··· Data for this exercise
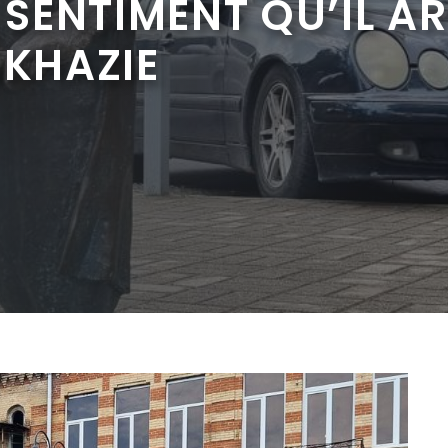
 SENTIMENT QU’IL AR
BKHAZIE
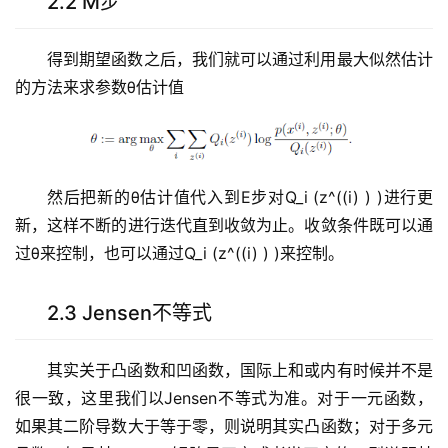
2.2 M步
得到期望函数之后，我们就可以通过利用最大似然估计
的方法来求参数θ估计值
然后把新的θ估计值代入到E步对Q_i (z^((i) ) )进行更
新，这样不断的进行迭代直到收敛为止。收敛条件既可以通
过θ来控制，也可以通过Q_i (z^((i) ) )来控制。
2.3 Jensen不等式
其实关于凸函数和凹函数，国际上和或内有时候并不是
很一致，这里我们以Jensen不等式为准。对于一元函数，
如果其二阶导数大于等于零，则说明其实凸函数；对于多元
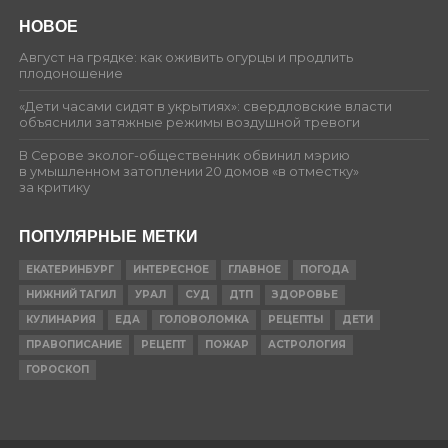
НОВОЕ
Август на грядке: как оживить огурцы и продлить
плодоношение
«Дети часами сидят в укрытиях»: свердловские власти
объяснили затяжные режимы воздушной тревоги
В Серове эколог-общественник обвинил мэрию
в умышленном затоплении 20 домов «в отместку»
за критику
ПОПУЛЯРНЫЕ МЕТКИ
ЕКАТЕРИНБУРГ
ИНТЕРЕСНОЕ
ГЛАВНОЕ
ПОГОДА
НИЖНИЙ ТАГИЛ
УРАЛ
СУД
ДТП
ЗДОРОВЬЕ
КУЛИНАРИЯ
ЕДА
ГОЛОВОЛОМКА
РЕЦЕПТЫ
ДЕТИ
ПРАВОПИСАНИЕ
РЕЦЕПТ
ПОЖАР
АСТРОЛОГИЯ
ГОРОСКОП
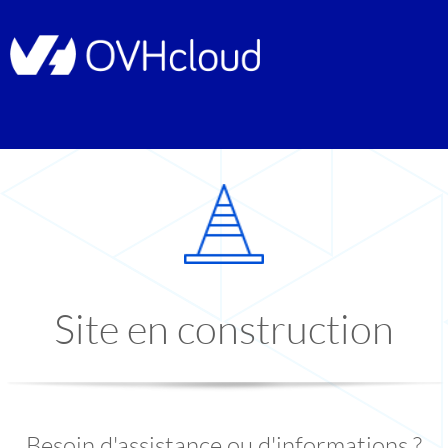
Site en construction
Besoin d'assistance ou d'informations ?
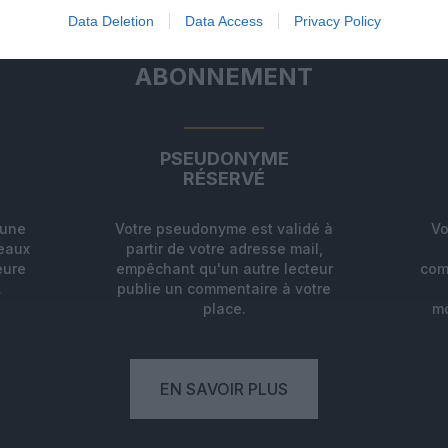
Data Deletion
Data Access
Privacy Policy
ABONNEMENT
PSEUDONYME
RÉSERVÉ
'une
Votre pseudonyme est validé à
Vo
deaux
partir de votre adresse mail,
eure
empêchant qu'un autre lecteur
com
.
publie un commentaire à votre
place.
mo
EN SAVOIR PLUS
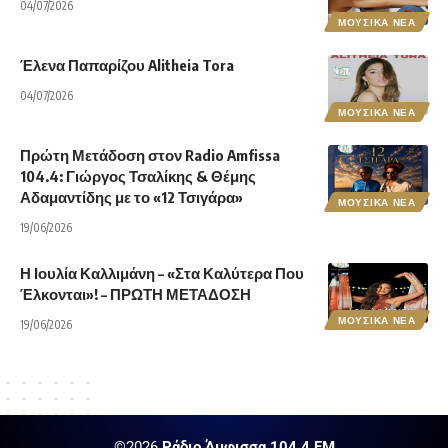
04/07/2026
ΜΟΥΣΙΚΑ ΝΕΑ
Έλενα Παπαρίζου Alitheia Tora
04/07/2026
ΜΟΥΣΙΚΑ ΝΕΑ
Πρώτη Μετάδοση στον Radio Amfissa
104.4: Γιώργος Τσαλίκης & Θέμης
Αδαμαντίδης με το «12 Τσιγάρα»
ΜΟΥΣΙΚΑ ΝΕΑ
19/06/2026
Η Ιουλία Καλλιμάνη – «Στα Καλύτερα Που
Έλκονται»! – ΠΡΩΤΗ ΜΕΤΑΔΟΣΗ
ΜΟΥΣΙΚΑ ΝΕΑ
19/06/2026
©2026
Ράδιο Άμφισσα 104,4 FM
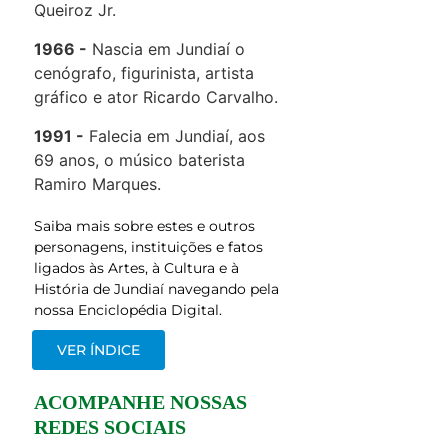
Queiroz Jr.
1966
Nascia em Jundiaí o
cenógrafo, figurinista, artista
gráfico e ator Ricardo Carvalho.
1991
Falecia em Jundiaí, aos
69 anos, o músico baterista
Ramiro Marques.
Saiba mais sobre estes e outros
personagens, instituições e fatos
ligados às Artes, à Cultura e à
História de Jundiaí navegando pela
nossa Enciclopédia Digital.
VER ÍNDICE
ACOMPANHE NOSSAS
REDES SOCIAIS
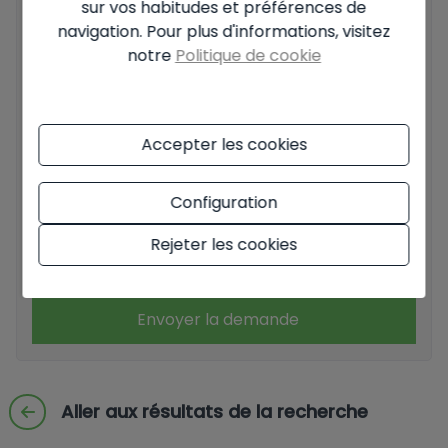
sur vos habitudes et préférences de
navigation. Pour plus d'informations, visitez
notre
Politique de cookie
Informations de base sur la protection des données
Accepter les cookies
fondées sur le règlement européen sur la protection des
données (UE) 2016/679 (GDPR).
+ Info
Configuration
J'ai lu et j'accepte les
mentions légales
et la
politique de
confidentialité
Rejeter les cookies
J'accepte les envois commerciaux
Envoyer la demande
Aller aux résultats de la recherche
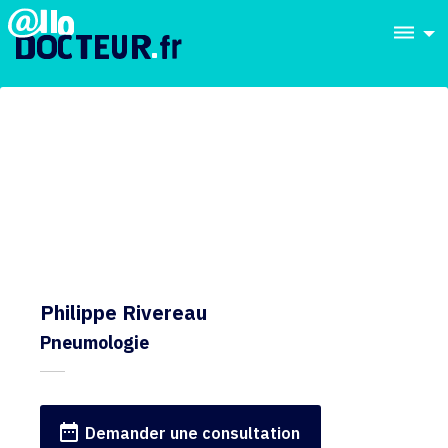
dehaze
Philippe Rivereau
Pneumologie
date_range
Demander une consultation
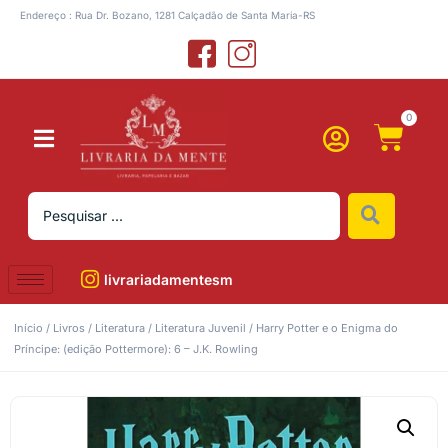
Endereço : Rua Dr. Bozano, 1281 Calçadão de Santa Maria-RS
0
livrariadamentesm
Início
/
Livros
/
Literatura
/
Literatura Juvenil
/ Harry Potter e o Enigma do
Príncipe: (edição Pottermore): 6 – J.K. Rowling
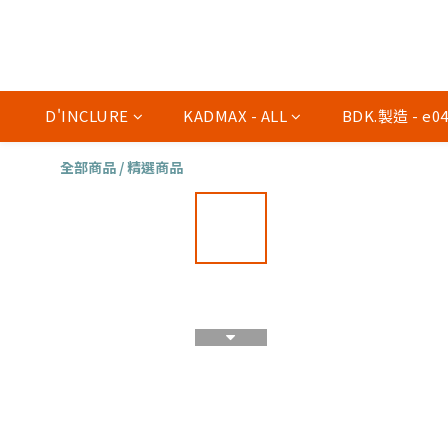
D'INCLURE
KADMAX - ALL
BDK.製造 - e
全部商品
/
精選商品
······
▶ Work instructions
Each line of the data above needs to be retyped as it is, without any picture.

▶ Task solution
 SENTIMENT QU’IL AR
BKHAZIE
2.2 M步
得到期望函数之后，我们就可以通过利用最大似然估计
的方法来求参数θ估计值
然后把新的θ估计值代入到E步对Q_i (z^((i) ) )进行更
新，这样不断的进行迭代直到收敛为止。收敛条件既可以通
过θ来控制，也可以通过Q_i (z^((i) ) )来控制。
2.3 Jensen不等式
其实关于凸函数和凹函数，国际上和或内有时候并不是
很一致，这里我们以Jensen不等式为准。对于一元函数，
如果其二阶导数大于等于零，则说明其实凸函数；对于多元
НОВОЕ
Август на грядке: как оживить огурцы и продлить
плодоношение
«Дети часами сидят в укрытиях»: свердловские власти
объяснили затяжные режимы воздушной тревоги
В Серове эколог-общественник обвинил мэрию
в умышленном затоплении 20 домов «в отместку»
за критику
ПОПУЛЯРНЫЕ МЕТКИ
ЕКАТЕРИНБУРГ
ИНТЕРЕСНОЕ
ГЛАВНОЕ
ПОГОДА
НИЖНИЙ ТАГИЛ
УРАЛ
СУД
ДТП
ЗДОРОВЬЕ
КУЛИНАРИЯ
ЕДА
ГОЛОВОЛОМКА
РЕЦЕПТЫ
ДЕТИ
ПРАВОПИСАНИЕ
РЕЦЕПТ
ПОЖАР
АСТРОЛОГИЯ
ГОРОСКОП
Site en construction
Besoin d'assistance ou d'informations ?
Data Deletion
Data Access
Privacy Policy
ABONNEMENT
PSEUDONYME
RÉSERVÉ
'une
Votre pseudonyme est validé à
Vo
deaux
partir de votre adresse mail,
eure
empêchant qu'un autre lecteur
com
.
publie un commentaire à votre
place.
mo
EN SAVOIR PLUS
04/07/2026
ΜΟΥΣΙΚΑ ΝΕΑ
Έλενα Παπαρίζου Alitheia Tora
04/07/2026
ΜΟΥΣΙΚΑ ΝΕΑ
Πρώτη Μετάδοση στον Radio Amfissa
104.4: Γιώργος Τσαλίκης & Θέμης
Αδαμαντίδης με το «12 Τσιγάρα»
ΜΟΥΣΙΚΑ ΝΕΑ
19/06/2026
Η Ιουλία Καλλιμάνη – «Στα Καλύτερα Που
Έλκονται»! – ΠΡΩΤΗ ΜΕΤΑΔΟΣΗ
ΜΟΥΣΙΚΑ ΝΕΑ
19/06/2026
©2026
Ράδιο Άμφισσα 104,4 FM
Queiroz Jr.
1966
Nascia em Jundiaí o
cenógrafo, figurinista, artista
gráfico e ator Ricardo Carvalho.
1991
Falecia em Jundiaí, aos
69 anos, o músico baterista
Ramiro Marques.
Saiba mais sobre estes e outros
personagens, instituições e fatos
ligados às Artes, à Cultura e à
História de Jundiaí navegando pela
nossa Enciclopédia Digital.
VER ÍNDICE
ACOMPANHE NOSSAS
REDES SOCIAIS
sur vos habitudes et préférences de
navigation. Pour plus d'informations, visitez
notre
Politique de cookie
Informations de base sur la protection des données
Accepter les cookies
fondées sur le règlement européen sur la protection des
données (UE) 2016/679 (GDPR).
+ Info
Configuration
J'ai lu et j'accepte les
mentions légales
et la
politique de
confidentialité
Rejeter les cookies
J'accepte les envois commerciaux
Envoyer la demande
Aller aux résultats de la recherche
dehaze
Philippe Rivereau
Pneumologie
date_range
Demander une consultation
Endereço : Rua Dr. Bozano, 1281 Calçadão de Santa Maria-RS
0
livrariadamentesm
Início
/
Livros
/
Literatura
/
Literatura Juvenil
/ Harry Potter e o Enigma do
Príncipe: (edição Pottermore): 6 – J.K. Rowling
D'INCLURE
KADMAX - ALL
BDK.製造 - e
全部商品
/
精選商品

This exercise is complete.